Issues with Chromosome Encoding and VCF Annotation in dbSNP Alpha Release
3 months ago
Fernando • 0

Hello, Biostars Community,

I am working on creating a custom database of variants using the VCF from the latest dbSNP alpha release available at I have encountered a couple of issues that I'm hoping someone might help me resolve.

Firstly, the chromosome encoding uses RefSeq IDs (e.g., NC_000007.12) instead of the typical chromosome notation (e.g., chr1, chr2, etc.). I've managed to map each RefSeq code to its corresponding chromosome. As a first step for simplicity, I've eliminated the unplaced scaffolds (e.g., NT_113901.1 unplaced-scaffold) using the following command:

zcat freq.vcf.gz | grep -E '^#|^NC_' | gzip > freq_only_NC.vcf.gz

Next, I attempted to use bcftools annotate --rename-chrs to change the encoding to the standard chromosome notation:

bcftools annotate --rename-chrs refseq_to_main_chr_mod.txt -o chr_freq_only_NC.vcf.gz -Oz freq_only_NC.vcf.gz

However, I received the following error:

[W::vcf_parse] Contig 'NC_000007.12' is not defined in the header. (Quick workaround: index the file with tabix.)

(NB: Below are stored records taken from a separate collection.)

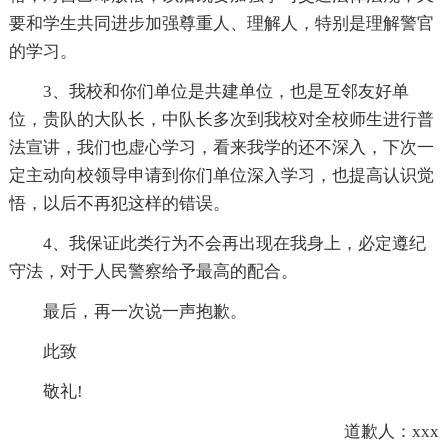
要和学生共同进步加强尊重人、理解人，特别是理解警官
的学习。
3、我校和你们单位是共建单位，也是互邻友好单
位，贵队的大队长，中队长多次到我校对全校师生进行普
法宣讲，我们也虚心学习，看来我学的还不深入，下次一
定主动向校领导申请到你们单位深入学习，也提高认识觉
悟，以后不再犯这样的错误。
4、我保证此类行为不会再出现在我身上，必定遵纪
守法，对于人民警察给予最高的配合。
最后，再一次说一声抱歉。
此致
敬礼!
道歉人：xxx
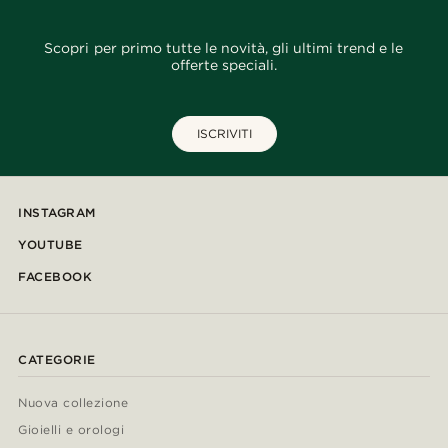
Scopri per primo tutte le novità, gli ultimi trend e le
offerte speciali.
ISCRIVITI
INSTAGRAM
YOUTUBE
FACEBOOK
CATEGORIE
Nuova collezione
Gioielli e orologi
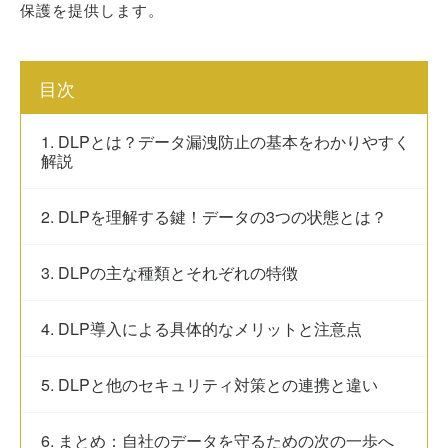
保護を提供します。
目次
1. DLPとは？データ漏洩防止の基本をわかりやすく
解説
2. DLPを理解する鍵！データの3つの状態とは？
3. DLPの主な種類とそれぞれの特徴
4. DLP導入による具体的なメリットと注意点
5. DLPと他のセキュリティ対策との連携と違い
6. まとめ：自社のデータを守るための次の一歩へ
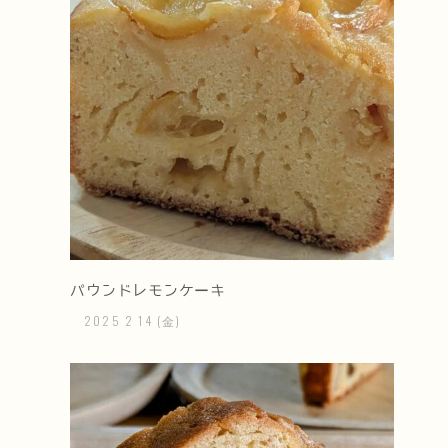
パウンドレモンケーキ
2025
2
14
(金)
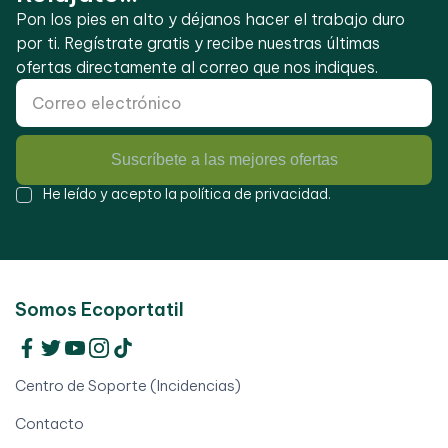
Pon los pies en alto y déjanos hacer el trabajo duro
por ti. Regístrate gratis y recibe nuestras últimas
ofertas directamente al correo que nos indiques.
Suscríbete a las mejores ofertas
He leído y acepto la
política de privacidad
.
Somos Ecoportatil
Centro de Soporte (Incidencias)
Contacto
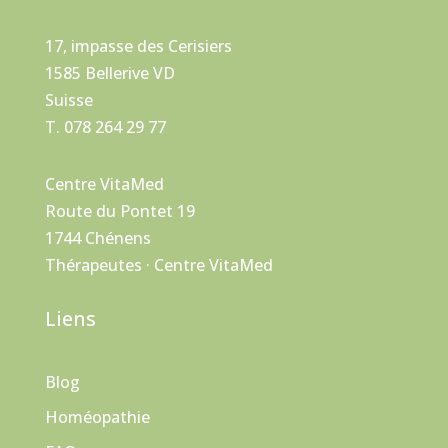
17, impasse des Cerisiers
1585 Bellerive VD
Suisse
T. 078 264 29 77
Centre VitaMed
Route du Pontet 19
1744 Chénens
Thérapeutes · Centre VitaMed
Liens
Blog
Homéopathie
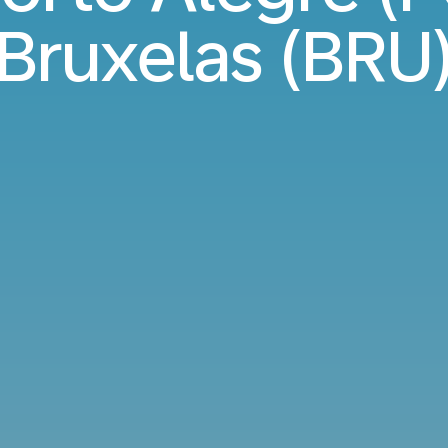
Bruxelas (BRU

Upon trying to create an index for this new VCF, I encountered another error:

tabix -p vcf freq_only_NC.vcf.gz
[E::hts_idx_push] Invalid record on sequence #2: end 1 < begin 2040518
tbx_index_build failed: freq_only_NC.vcf.gz

I am puzzled by this error since the VCFs only list one position and not a range with a beginning and end. Could someone please assist me in understanding and resolving these issues?

Any insights or advice would be greatly appreciated.

3 months ago

NC_000007.12 is not defined in the header

means that you should find a header with the following syntax:


if not, you should declare the correct chromosomes, using bcftools rehader --fai /path/to/reference.fa.fai in.vcf.gz

Thanks! at the end is what a problem with the tab in the file!